Cengiz Akgün

Cengiz Akgün

KARINDAN SIPA, SIRTINDAN SOPA!

KARINDAN SIPA, SIRTINDAN SOPA!

Kadınlara yönelik düzenlenen o gösterişli bir günlük kutlamalar, etkinlikler, çiçek dağıtımları ve kadına şiddete dikkat çekme çabaları... Ne yazık ki bu tantana biter bitmez ertesi gün yaşam, bildiğimiz erkek egemen ve cinsiyetçi o malum mecrasında akıp gitmeye devam ediyor.

Kadının adı, sadece bir günlüğüne var; öteki gün ne arayanı var ne de soranı. Diğer günlerde kadınlar yine tacizin, tecavüzün ve şiddetin karanlık gölgesine mahkûm kalmaya devam ediyor. Bir gün öncesinde kürsülerden kadınlar üzerine nutuk atan kimileri, ertesi gün bütün hıncıyla kadına karşı düşmanca bir saplantı içinde hareket edebiliyor.

Ülkemizde kadın cinayetleri ise neredeyse alışılagelmiş bir durum haline getirildi. Ardı arkası kesilmeyen bu vahşetlerde, katillerin savunmaları genelde birbirinin kopyası: "Nasıl olduğunu hatırlamıyorum", "Erkeklik onuruma dokundu ondan öldürdüm", "Namus meselesi", "Çok seviyordum kıskandığım için öldürdüm"... Bu korkunç bahaneler, asıl sorunun ne kadar derinlerde yattığını bir kez daha yüzümüze vuruyor.

Kadına karşı cinsiyetçi, üstünlük kompleksinden beslenen erkeklerin yetiştiği ortam, gelenekler, aile gibi kavramlar ne yazık ki bu trajedinin belirleyici unsurlarıdır.

Kadına yönelik şiddet, ülke genelinde olduğu gibi yaşadığımız kent Gebze'de de ara vermeksizin sürüyor. Her gün birçok kadın, kocasından gördüğü şiddet nedeniyle hastanelik oluyor. Kimileri polise gidip şikâyetçi olmayı seçerken, bazıları ise "ailem dağılmasın, çocuklarım ortada kalmasın" diyerek maruz kaldığı dayakla yetinmek zorunda kalıyor. Yaşanan sosyal ve ekonomik sıkıntıların en çok aile kurumunu etkilemesi, kadına yönelik şiddetin durdurulamaz bir döngüye girmesine neden oluyor.

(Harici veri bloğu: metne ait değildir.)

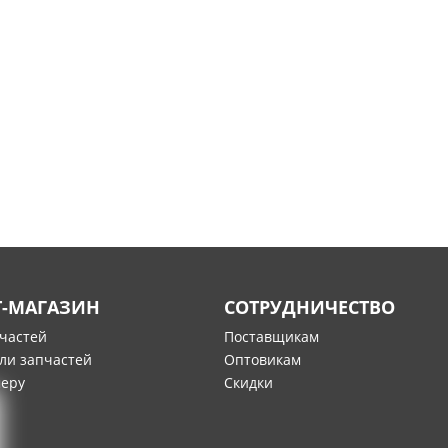
Т-МАГАЗИН
СОТРУДНИЧЕСТВО
пчастей
Поставщикам
ли запчастей
Оптовикам
меру
Скидки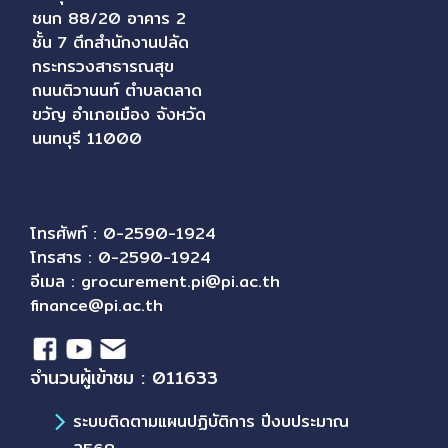
ชนก 88/20 อาคาร 2
ชั้น 7 ตึกสำนักงานปลัด
กระทรวงสาธารณสุข
ถนนติวานนท์ ตำบลตลาด
ขวัญ อำเภอเมือง จังหวัด
นนทบุรี 11000
โทรศัพท์ : 0-2590-1924
โทรสาร : 0-2590-1924
อีเมล :
grocurement.pi@pi.ac.th
finance@pi.ac.th
จำนวนผู้เข้าชม : 011633
ระบบติดตามแผนปฏิบัติการ ปีงบประมาณ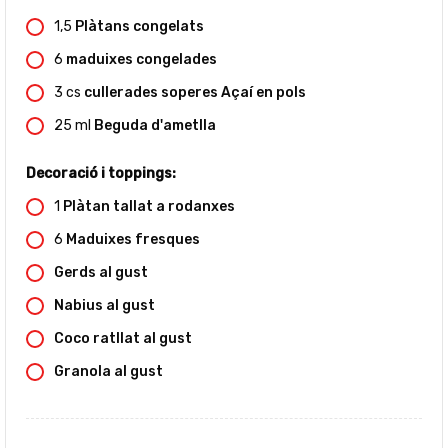
1,5
Plàtans congelats
6
maduixes congelades
3
cs
cullerades soperes Açaí en pols
25
ml
Beguda d'ametlla
Decoració i toppings:
1
Plàtan tallat a rodanxes
6
Maduixes fresques
Gerds al gust
Nabius al gust
Coco ratllat al gust
Granola al gust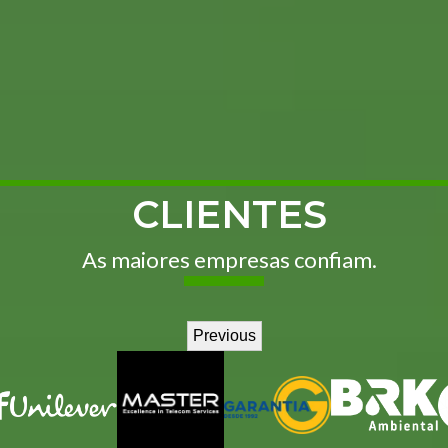
CLIENTES
As maiores empresas confiam.
Previous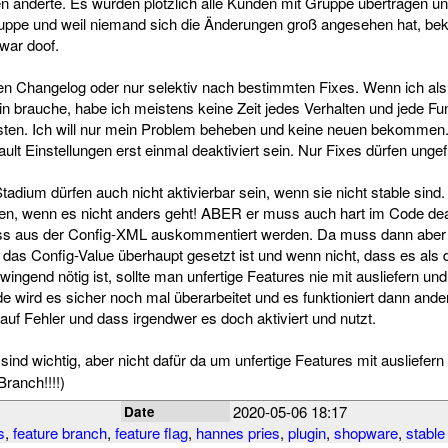
ten änderte. Es wurden plötzlich alle Kunden mit Gruppe übertragen un
uppe und weil niemand sich die Änderungen groß angesehen hat, beka
war doof.
en Changelog oder nur selektiv nach bestimmten Fixes. Wenn ich al
gin brauche, habe ich meistens keine Zeit jedes Verhalten und jede Fu
sten. Ich will nur mein Problem beheben und keine neuen bekommen
ult Einstellungen erst einmal deaktiviert sein. Nur Fixes dürfen ungefr
adium dürfen auch nicht aktivierbar sein, wenn sie nicht stable sind.
den, wenn es nicht anders geht! ABER er muss auch hart im Code deak
ss aus der Config-XML auskommentiert werden. Da muss dann aber si
 das Config-Value überhaupt gesetzt ist und wenn nicht, dass es als dea
ingend nötig ist, sollte man unfertige Features nie mit ausliefern un
e wird es sicher noch mal überarbeitet und es funktioniert dann and
auf Fehler und dass irgendwer es doch aktiviert und nutzt.
ind wichtig, aber nicht dafür da um unfertige Features mit ausliefern
ranch!!!!)
2020-05-06 18:17
Date
s
,
feature branch
,
feature flag
,
hannes pries
,
plugin
,
shopware
,
stable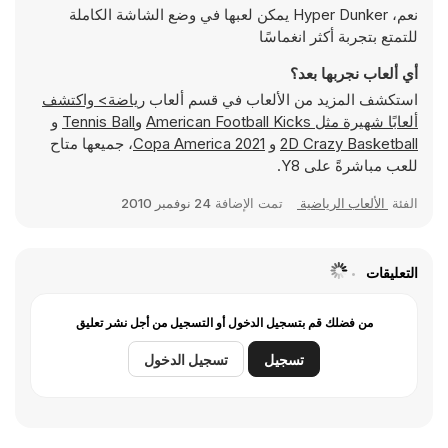
نعم، Hyper Dunker يمكن لعبها في وضع الشاشة الكاملة
للتمتع بتجربة أكثر انغماسًا
أي ألعاب نجربها بعد؟
استكشف المزيد من الألعاب في قسم ألعاب
رياضة> واكتشف
ألعابًا شهيرة مثل
American Football Kicks
و
Tennis Ball
و
2D Crazy Basketball
و
Copa America 2021
، جميعها متاح
للعب مباشرةً على Y8.
الفئة
الألعاب الرياضية
تمت الإضافة
24 نوفمبر 2010
التعليقات
من فضلك قم بتسجيل الدخول أو التسجيل من أجل نشر تعليق
تسجيل
تسجيل الدخول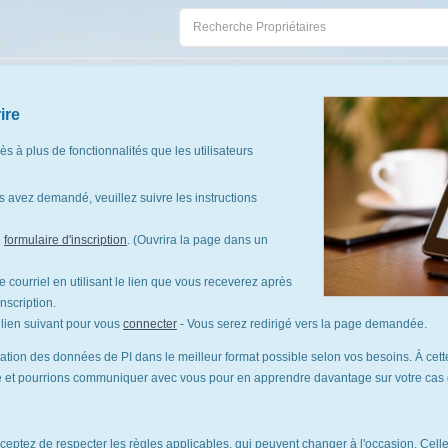
ire
cès à plus de fonctionnalités que les utilisateurs
 avez demandé, veuillez suivre les instructions
e
formulaire d'inscription
. (Ouvrira la page dans un
 courriel en utilisant le lien que vous receverez après
nscription.
le lien suivant pour vous
connecter
- Vous serez redirigé vers la page demandée.
tation des données de PI dans le meilleur format possible selon vos besoins. À cette
te et pourrions communiquer avec vous pour en apprendre davantage sur votre cas d'
cceptez de respecter les règles applicables, qui peuvent changer à l'occasion. Celles-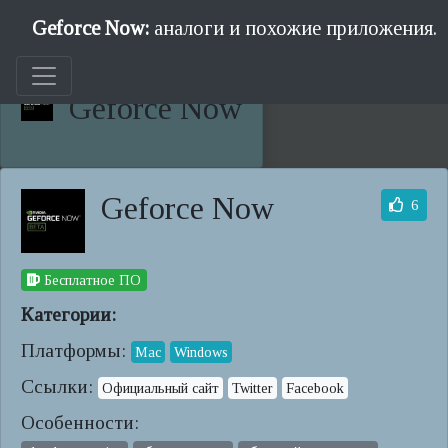
Geforce Now:
аналоги и похожие приложения.
Geforce Now
Geforce Now
6
Бесплатное ПО
Категории:
Платформы:
Mac
Windows
Ссылки:
Официальный сайт
Twitter
Facebook
Особенности: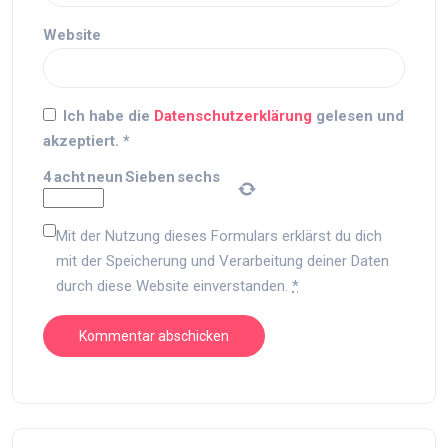
Website
Ich habe die
Datenschutzerklärung
gelesen und
akzeptiert.
*
4
acht
neun
Sieben
sechs
Mit der Nutzung dieses Formulars erklärst du dich
mit der Speicherung und Verarbeitung deiner Daten
durch diese Website einverstanden.
*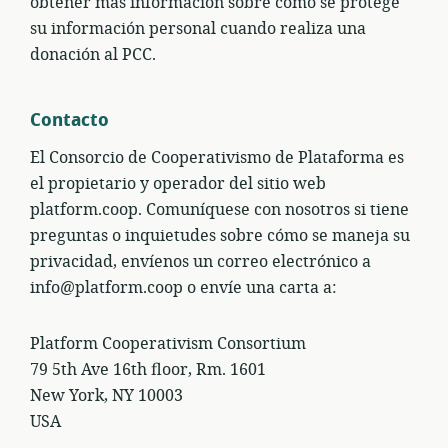
obtener más información sobre cómo se protege
su información personal cuando realiza una
donación al PCC.
Contacto
El Consorcio de Cooperativismo de Plataforma es
el propietario y operador del sitio web
platform.coop. Comuníquese con nosotros si tiene
preguntas o inquietudes sobre cómo se maneja su
privacidad, envíenos un correo electrónico a
info@platform.coop o envíe una carta a:
Platform Cooperativism Consortium
79 5th Ave 16th floor, Rm. 1601
New York, NY 10003
USA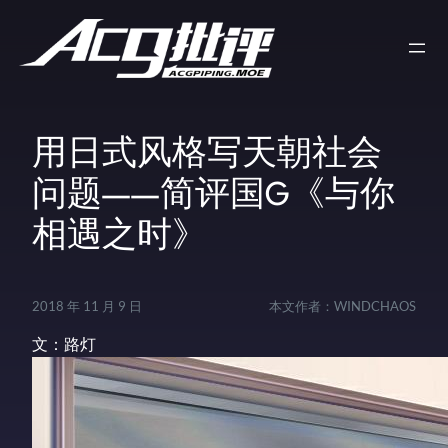
用日式风格写天朝社会
问题——简评国G《与你
相遇之时》
2018 年 11 月 9 日
本文作者：
WINDCHAOS
文：路灯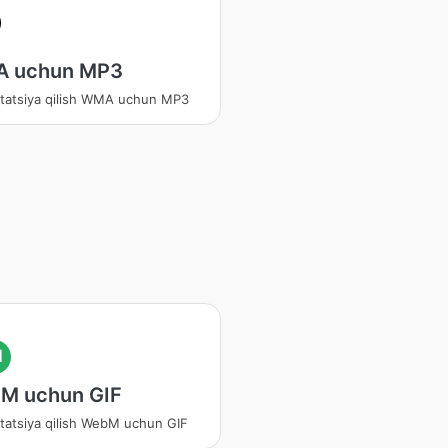
 uchun MP3
tatsiya qilish WMA uchun MP3
I
M uchun GIF
tatsiya qilish WebM uchun GIF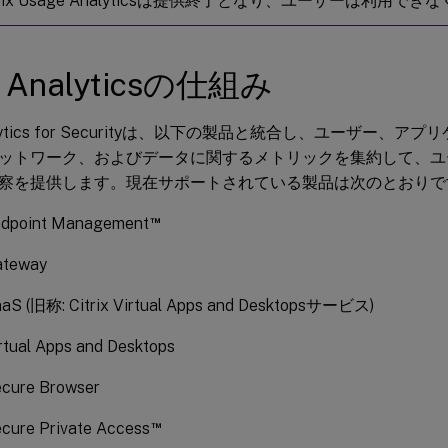
Citrix Usage Analyticsは提供終了となり、ユーザーは利用で
ix Analyticsの仕組み
Analytics for Securityは、以下の製品と統合し、ユーザー
ットワーク、およびデータに関するメトリックを集約して、ユ
察を提供します。現在サポートされている製品は次のとおりで
™
Endpoint Management
Gateway
DaaS (旧称: Citrix Virtual Apps and Desktopsサービス)
irtual Apps and Desktops
ecure Browser
™
ecure Private Access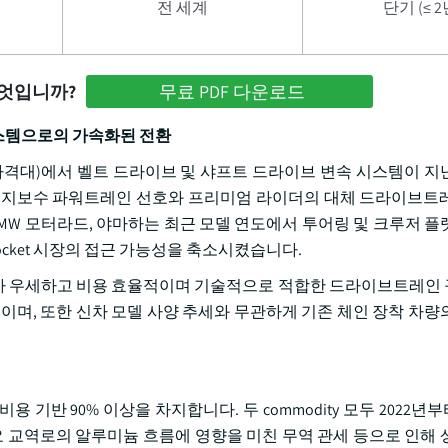
전 세계
단기 (≤ 2
무엇입니까?
무료 PDF 다운로드
스템으로의 가속화된 전환
 가격대)에서 벨트 드라이브 및 샤프트 드라이브 변속 시스템이 지난
의 저유지보수 파워트레인 선호와 프리미엄 라이더의 대체 드라이브트
BMW 모터라드, 야마하는 최근 모델 연도에서 투어링 및 크루저 플
ocket 시장의 접근 가능성을 축소시켰습니다.
이브가 우세하고 비용 효율적이며 기술적으로 적합한 드라이브트레인
이며, 또한 신차 모델 사양 추세와 무관하게 기존 체인 장착 차량
 기반 90% 이상을 차지합니다. 두 commodity 모두 2022년부
요 교역로의 알루미늄 흐름에 영향을 미친 무역 관세 등으로 인해 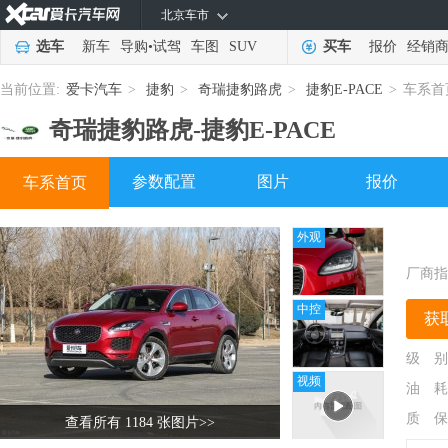
北京车市
选车
新车
导购
•
试驾
车图
SUV
买车
报价
经销
当前位置:
爱卡汽车
>
捷豹
>
奇瑞捷豹路虎
>
捷豹E-PACE
>
车系首
奇瑞捷豹路虎-
捷豹E-PACE
参数配置
图片
报价
车系首页
外观
厂商指
中控
获
级 别
视频
油 耗
质 保
查看所有 1184 张图片
>>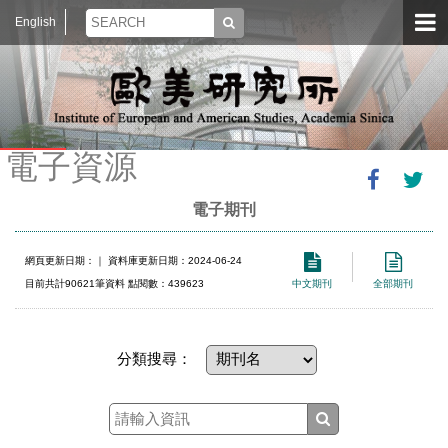
English
電子資源
電子期刊
網頁更新日期：
｜ 資料庫更新日期：2024-06-24
目前共計90621筆資料 點閱數：439623
中文期刊
全部期刊
分類搜尋：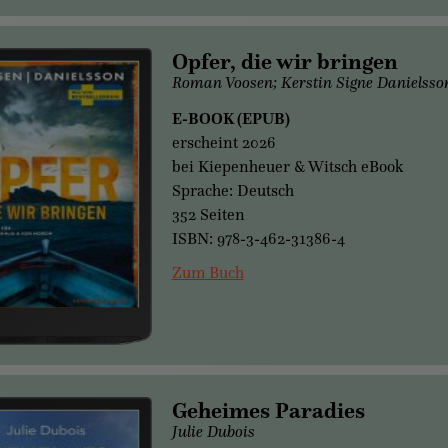
Opfer, die wir bringen
Roman Voosen; Kerstin Signe Danielsso
E-BOOK (EPUB)
erscheint 2026
bei Kiepenheuer & Witsch eBook
Sprache: Deutsch
352 Seiten
ISBN: 978-3-462-31386-4
Zum Buch
Geheimes Paradies
Julie Dubois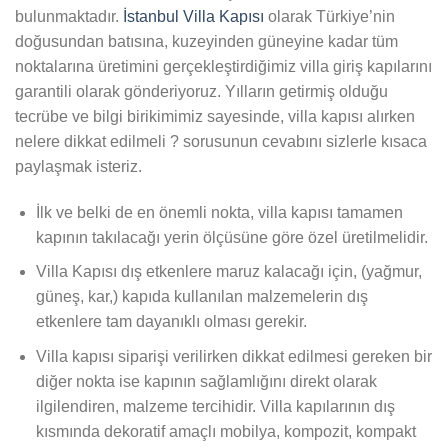
bulunmaktadır.
İstanbul Villa Kapısı
olarak Türkiye’nin
doğusundan batısına, kuzeyinden güneyine kadar tüm
noktalarına üretimini gerçekleştirdiğimiz villa giriş kapılarını
garantili olarak gönderiyoruz. Yılların getirmiş olduğu
tecrübe ve bilgi birikimimiz sayesinde, villa kapısı alırken
nelere dikkat edilmeli ? sorusunun cevabını sizlerle kısaca
paylaşmak isteriz.
İlk ve belki de en önemli nokta, villa kapısı tamamen
kapının takılacağı yerin ölçüsüne göre özel üretilmelidir.
Villa Kapısı dış etkenlere maruz kalacağı için, (yağmur,
güneş, kar,) kapıda kullanılan malzemelerin dış
etkenlere tam dayanıklı olması gerekir.
Villa kapısı siparişi verilirken dikkat edilmesi gereken bir
diğer nokta ise kapının sağlamlığını direkt olarak
ilgilendiren, malzeme tercihidir. Villa kapılarının dış
kısmında dekoratif amaçlı mobilya, kompozit, kompakt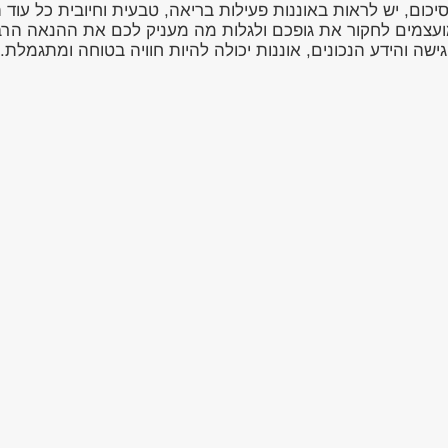
יכום, יש לראות באוננות פעילות בריאה, טבעית וחיובית כל עו
עצמים לחקור את גופכם ולגלות מה מעניק לכם את ההנאה הרב
ישה והידע הנכונים, אוננות יכולה להיות חוויה בטוחה ומתגמלת.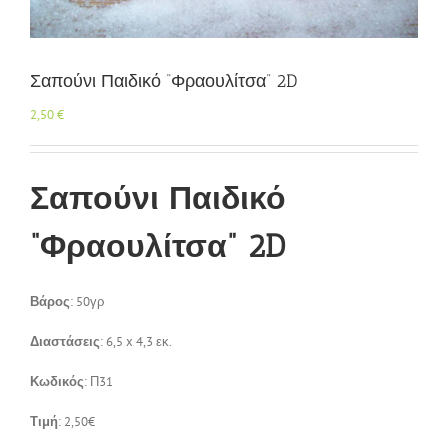
Επικοινωνία
Σαπούνι Παιδικό “Φραουλίτσα” 2D
2,50
€
Σαπούνι Παιδικό
“Φραουλίτσα” 2D
Βάρος
: 50γρ
Διαστάσεις
: 6,5 x 4,3 εκ.
Κωδικός
: Π31
Τιμή
: 2,50€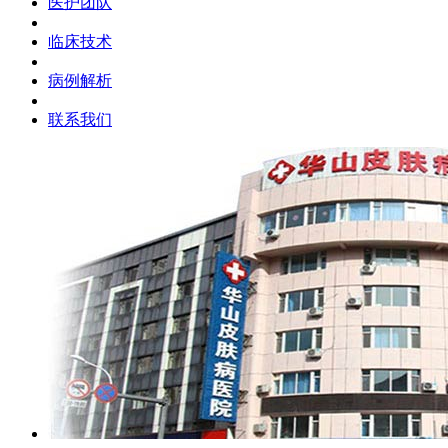
医护团队
临床技术
病例解析
联系我们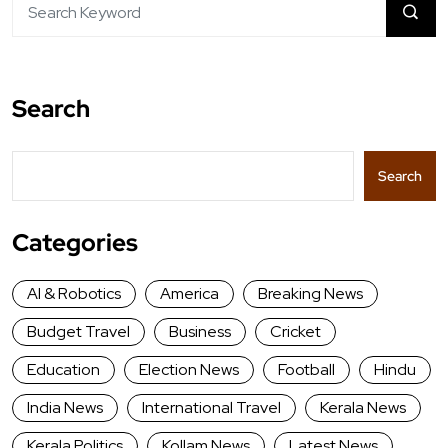
Search
Search
Categories
AI & Robotics
America
Breaking News
Budget Travel
Business
Cricket
Education
Election News
Football
Hindu
India News
International Travel
Kerala News
Kerala Politics
Kollam News
Latest News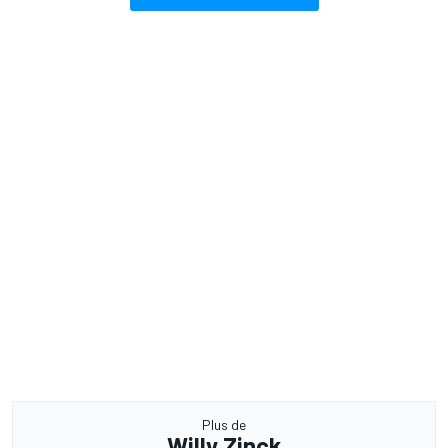
Plus de
Willy Zinck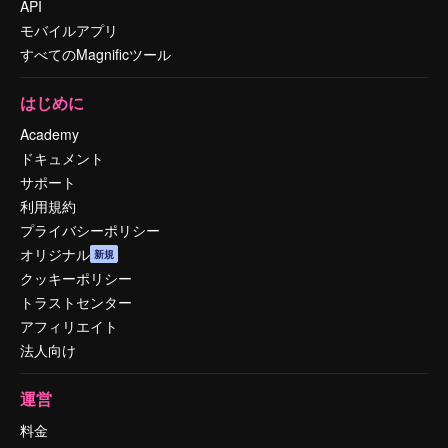
API
モバイルアプリ
すべてのMagnificツール
はじめに
Academy
ドキュメント
サポート
利用規約
プライバシーポリシー
オリジナル
新規
クッキーポリシー
トラストセンター
アフィリエイト
法人向け
運営
料金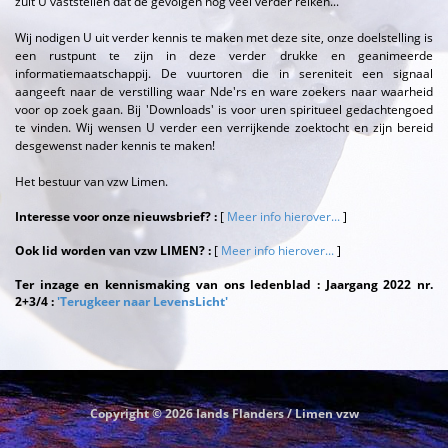
zult U vaststellen dat de gevolgen nog veel verder reiken...
Wij nodigen U uit verder kennis te maken met deze site, onze doelstelling is
een rustpunt te zijn in deze verder drukke en geanimeerde
informatiemaatschappij. De vuurtoren die in sereniteit een signaal
aangeeft naar de verstilling waar Nde'rs en ware zoekers naar waarheid
voor op zoek gaan. Bij 'Downloads' is voor uren spiritueel gedachtengoed
te vinden. Wij wensen U verder een verrijkende zoektocht en zijn bereid
desgewenst nader kennis te maken!
Het bestuur van vzw Limen.
Interesse voor onze nieuwsbrief? :
[
Meer info hierover...
]
Ook lid worden van vzw LIMEN? :
[
Meer info hierover...
]
Ter inzage en kennismaking van ons ledenblad : Jaargang 2022 nr.
2+3/4 :
'Terugkeer naar LevensLicht'
Copyright © 2026 Iands Flanders / Limen vzw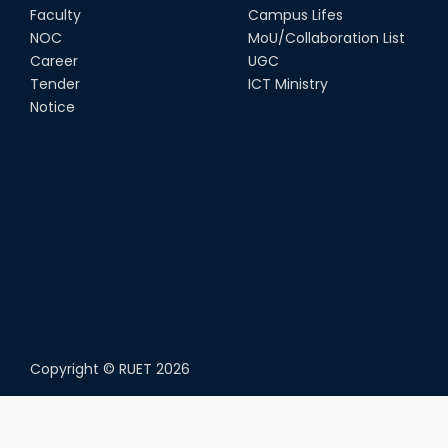
Faculty
Campus Lifes
NOC
MoU/Collaboration List
Career
UGC
Tender
ICT Ministry
Notice
Copyright ©
RUET
2026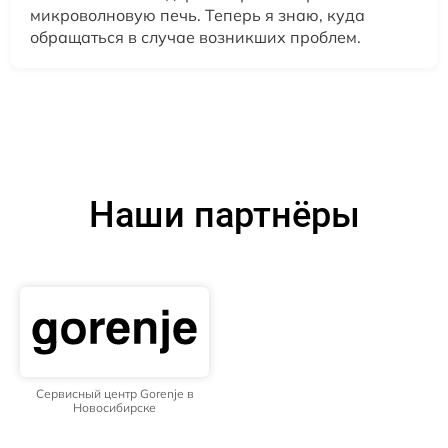
микроволновую печь. Теперь я знаю, куда
обращаться в случае возникших проблем.
Наши партнёры
Сервисный центр Gorenje в
Новосибирске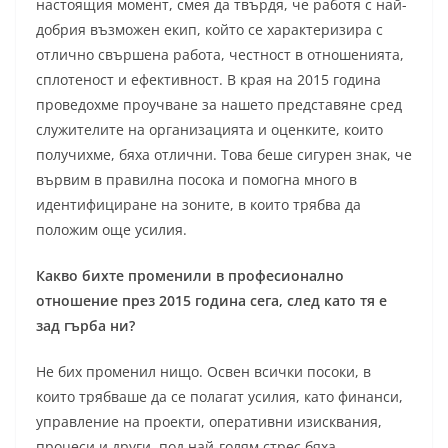
настоящия момент, смея да твърдя, че работя с най-
добрия възможен екип, който се характеризира с
отлично свършена работа, честност в отношенията,
сплотеност и ефективност. В края на 2015 година
проведохме проучване за нашето представяне сред
служителите на организацията и оценките, които
получихме, бяха отлични. Това беше сигурен знак, че
вървим в правилна посока и помогна много в
идентифициране на зоните, в които трябва да
положим още усилия.
Какво бихте променили в професионално
отношение през 2015 година сега, след като тя е
зад гърба ни?
Не бих променил нищо. Освен всички посоки, в
които трябваше да се полагат усилия, като финанси,
управление на проекти, оперативни изисквания,
процеси и други, под най-голям стрес бяха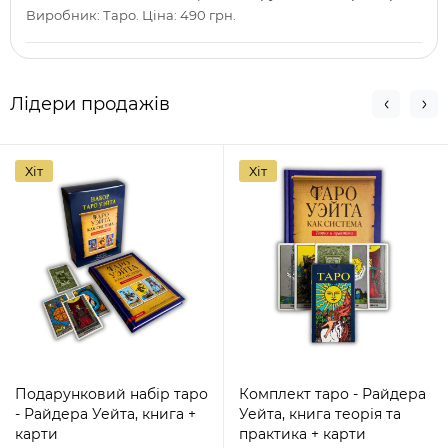
Виробник: Таро. Ціна: 490 грн.
Лідери продажів
Хіт
Хіт
Подарунковий набір таро
Комплект таро - Райдера
- Райдера Уейта, книга +
Уейта, книга теорія та
карти
практика + карти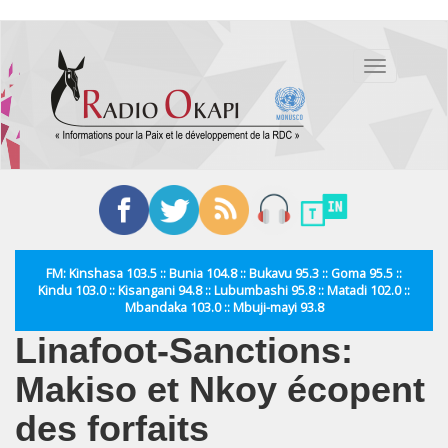
Aller
au
Toggle
contenu
navigation
principal
FM: Kinshasa 103.5 :: Bunia 104.8 :: Bukavu 95.3 :: Goma 95.5 ::
Kindu 103.0 :: Kisangani 94.8 :: Lubumbashi 95.8 :: Matadi 102.0 ::
Mbandaka 103.0 :: Mbuji-mayi 93.8
Linafoot-Sanctions:
Makiso et Nkoy écopent
des forfaits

Kadına çok değer verdiğini söyleyenlerin birçoğu ise ne yazık ki kadını sadece bir cinsel obje olarak görüyor.

O kirli kafa yapısına göre kadın; karnından sıpa, sırtından sopa eksik edilmeyecek, aklı ermeyen yarım bir insandır!

Bu anlayış, bugünün ürünü değil; geçmiş çağlardan beri süre gelen, kökleri derinlerde olan kadın karşıtı bir düşüncenin ta kendisidir.

Yaşamın gerçekten güzelleşmesi, cennete dönüşmesi ancak kadını ve erkeği özgür ve eşit gören bir anlayış ile mümkündür. Sınıfsal ve cinsiyet ayrımcılığının olmadığı bir dünyada kadınlar öldürülmeyecek, şiddete maruz kalmayacak, tacize, tecavüze uğramayacak ve ikinci sınıf insan muamelesi görmeyecektir.

Bunun için ülkemizde mevcut yasaların erkek egemen bir bakış açısıyla oluşmasına ve uygulanmasına acilen son verilmelidir. Kadın ve erkeğin eşit bir yaşamını mümkün kılmanın yolu var ve "İnsanım" diyen herkes bu konuda duyarlı, kararlı ve sorumlu olmak zorundadır.

Ne dersiniz, artık o tek günlük kutlamaları bırakıp, 365 günlük eşitliği inşa etmeye başlama zamanı gelmedi mi?